Route, juin 2015

  

 

L’INSOUCIANCE EN ÉTÉ

 

 

Un lézard se réchauffe sur le mur ensoleillé du hangar. En contrebas les jeunes saules pleins de vigueur ont refermé plus sûrement que la glace en hiver la mare du Villard.

La route début juin : on roule fenêtres ouvertes, il y a du relâchement et presque de l’insouciance dans l’air, moins de tension, de hauts nuages, des herbes folles, du vent dans les cheveux et du flou dans le champ. Quelque chose de caché aussi, à cause des feuillages qui font qu’on voit moins les oiseaux − sauf, au détour d’un virage dans le sous-bois, cette grosse buse qui fait plier la branche et me regarde passer, ou les merles kamikaze qui traversent en rasant la route… 

On roule lentement à cause des chevreuils et des renards (les jeunes ne connaissent pas encore les dangers de la route) qui peuvent à tout moment surgir des hautes herbes.
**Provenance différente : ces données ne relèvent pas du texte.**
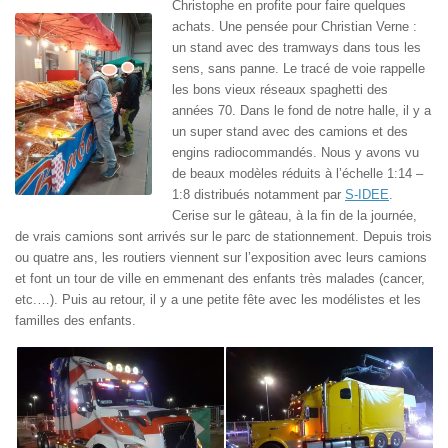
Christophe en profite pour faire quelques
achats. Une pensée pour Christian Verne :
un stand avec des tramways dans tous les
sens, sans panne. Le tracé de voie rappelle
les bons vieux réseaux spaghetti des
années 70. Dans le fond de notre halle, il y a
un super stand avec des camions et des
engins radiocommandés. Nous y avons vu
de beaux modèles réduits à l’échelle 1:14 –
1:8 distribués notamment par
S-IDEE
.
Cerise sur le gâteau, à la fin de la journée,
de vrais camions sont arrivés sur le parc de stationnement. Depuis trois
ou quatre ans, les routiers viennent sur l’exposition avec leurs camions
et font un tour de ville en emmenant des enfants très malades (cancer,
etc.…). Puis au retour, il y a une petite fête avec les modélistes et les
familles des enfants.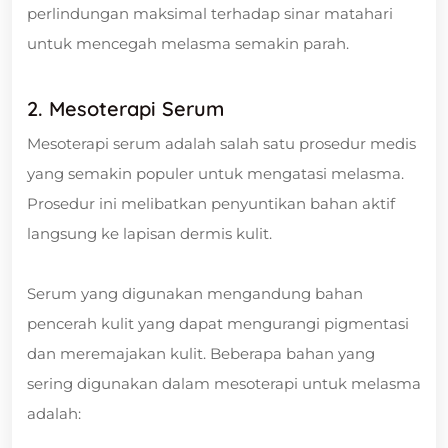
perlindungan maksimal terhadap sinar matahari
untuk mencegah melasma semakin parah.
2. Mesoterapi Serum
Mesoterapi serum adalah salah satu prosedur medis
yang semakin populer untuk mengatasi melasma.
Prosedur ini melibatkan penyuntikan bahan aktif
langsung ke lapisan dermis kulit.
Serum yang digunakan mengandung bahan
pencerah kulit yang dapat mengurangi pigmentasi
dan meremajakan kulit. Beberapa bahan yang
sering digunakan dalam mesoterapi untuk melasma
adalah: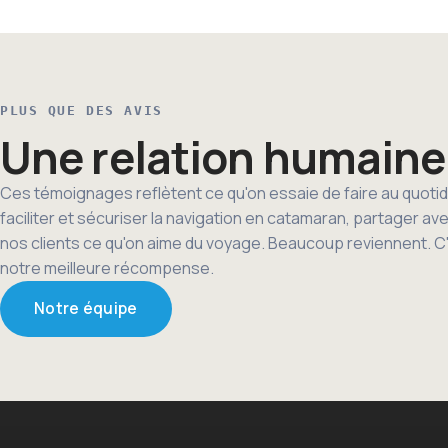
PLUS QUE DES AVIS
Une relation humaine
Ces témoignages reflètent ce qu'on essaie de faire au quotid
faciliter et sécuriser la navigation en catamaran, partager av
nos clients ce qu'on aime du voyage. Beaucoup reviennent. C
notre meilleure récompense.
Notre équipe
À Presle les cerises rougissent (qu’on mangera ce soir, au retour, parce que le don des cerisiers incite aussi certains heureux propriétaires de verger au partage !). 

Regardant les roses rouges de Presle je grille malencontreusement une priorité (traitresse, il est vrai, et où il n’y a, mais ça n’excuse rien, en général personne). J’imagine d’ici la conversation avec l’automobiliste qui aurait pu me percuter : c’était à cause des roses…

Des fleurs blanches des frênes ne restent que des bouquets brûlés, mais les noyers aux feuilles brillantes ne manquent pas d’allure.

Slalomant sur la place d’Arvillard, je prends des nouvelles des travaux et note que la réfection du toit d’en face a bien avancé ; puis un camion arrêté en plein virage me rappelle à la prudence. 

J’avais déjà noté, à cette même heure matinale, la très belle lumière qui passe quand il fait beau à travers les arbres jusqu’au pied de ce grand sapin ; je la retrouve avec reconnaissance, je m’y tapis un instant en rêve, je reste assis là dans la mousse pendant que mon double mécanique continue seul la route.

Je me rattrape un peu plus loin au niveau du cimetière, et frôle de peu l’accident (c’est le jour) parce qu’un crétin a doublé sans aucune précaution un engin d’élagage (dont le conducteur me fait un signe de compassion qu’on pourrait interpréter ainsi : « Complètement timbré, n’est-ce pas, et vous avez eu chaud ! »). Sous la violence de l’arrêt la valise de cours est tombée et s’est ouverte, répandant au sol tout un fatras d’objets hétéroclites tels qu’un bol chantant tibétain et son coussin, une dizaine de stylos, un triangle, un gros dé rouge et or… 

Je repars à travers les prés, mes velléités d’insouciance estivale quand même bien entamées.